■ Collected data
————————

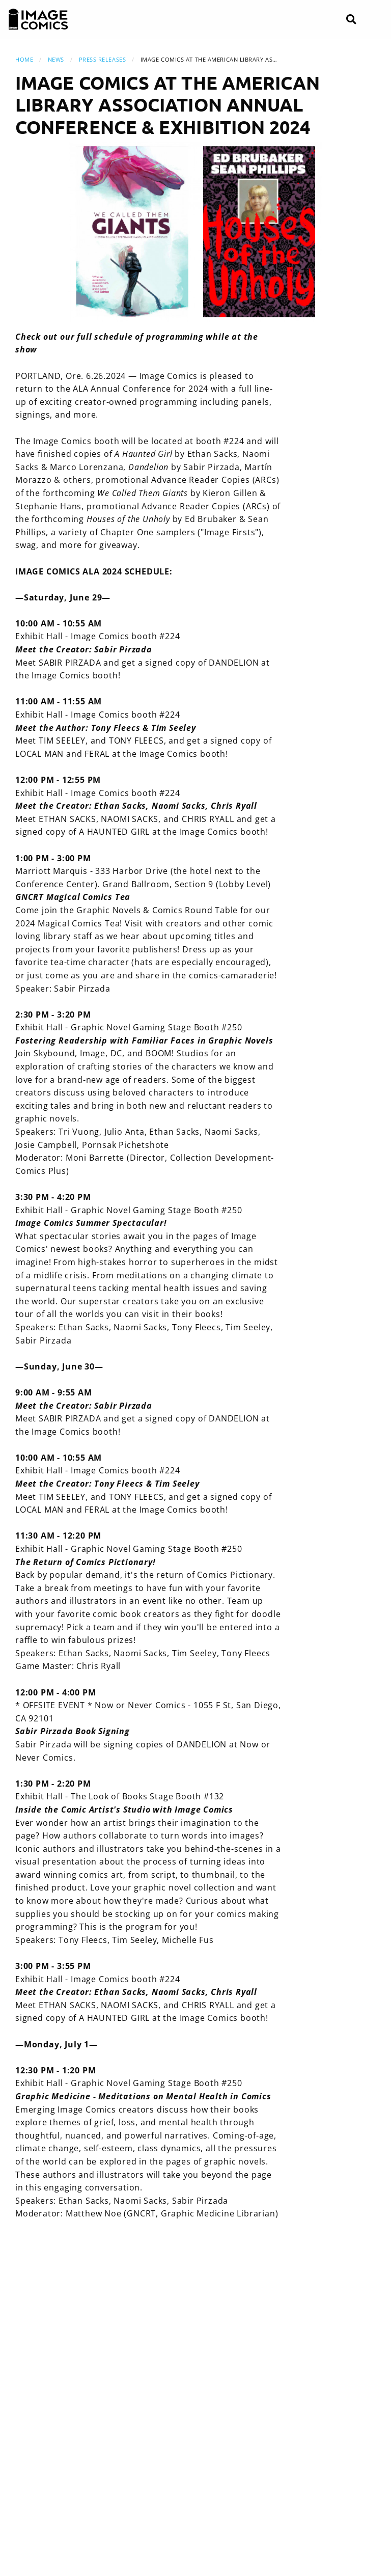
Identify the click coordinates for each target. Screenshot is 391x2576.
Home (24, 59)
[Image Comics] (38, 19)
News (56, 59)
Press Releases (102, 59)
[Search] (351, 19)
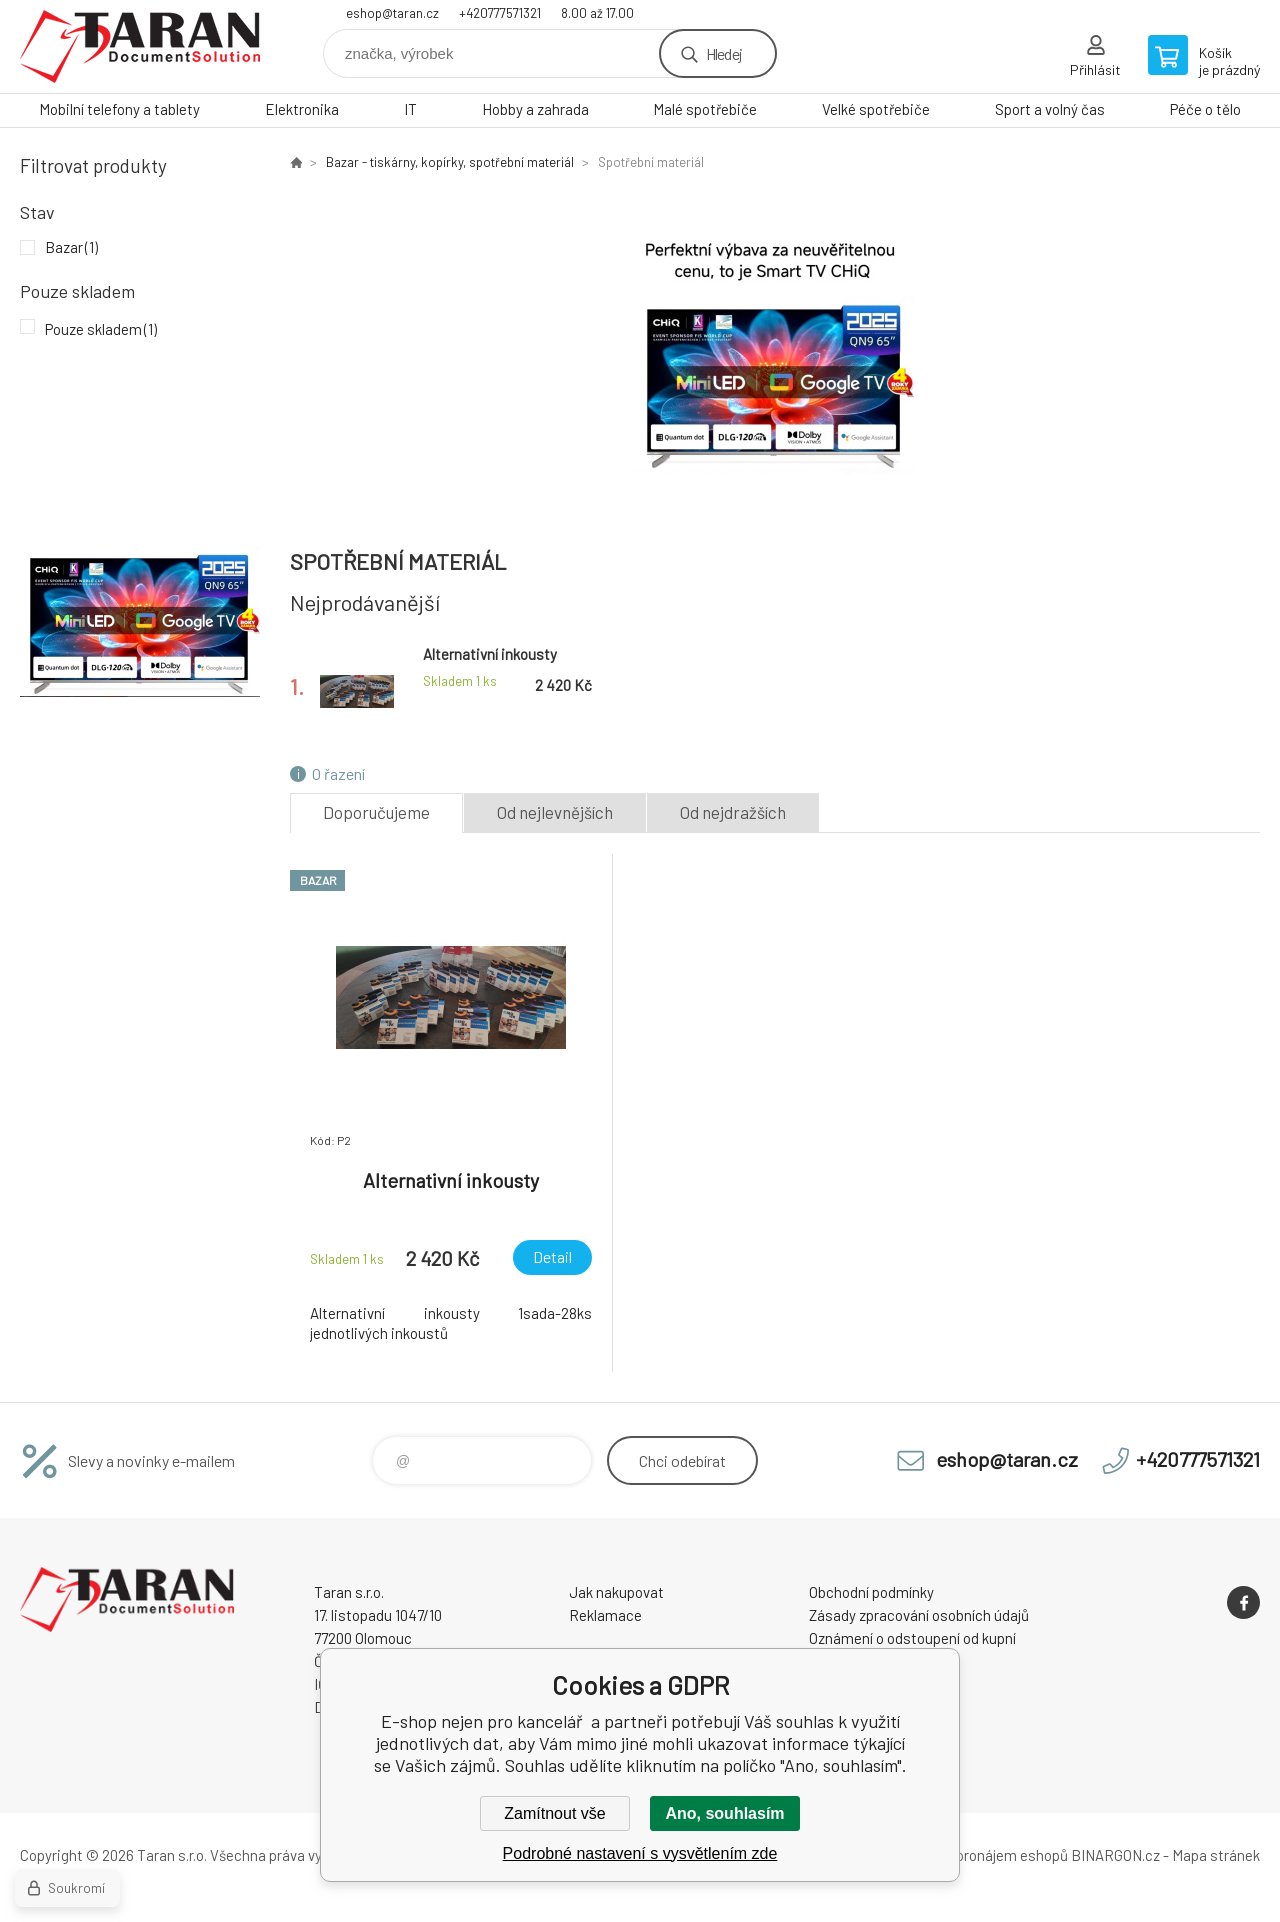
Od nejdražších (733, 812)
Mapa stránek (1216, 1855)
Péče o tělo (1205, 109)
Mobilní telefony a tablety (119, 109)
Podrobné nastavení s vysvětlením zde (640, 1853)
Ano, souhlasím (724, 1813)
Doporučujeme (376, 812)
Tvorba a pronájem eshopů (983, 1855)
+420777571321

————————

■ WHAT TO WORK ON
Nothing but the lines from the one that contains "[Search] (351, 19)" through the last line of the records belongs in the answer, reproduced exactly, with no pictures.

■ PROBLEM SOLUTION
[Search] (351, 19)
Od nejdražších (733, 812)
Mapa stránek (1216, 1855)
Péče o tělo (1205, 109)
Mobilní telefony a tablety (119, 109)
Podrobné nastavení s vysvětlením zde (640, 1853)
Ano, souhlasím (724, 1813)
Doporučujeme (376, 812)
Tvorba a pronájem eshopů (983, 1855)
+420777571321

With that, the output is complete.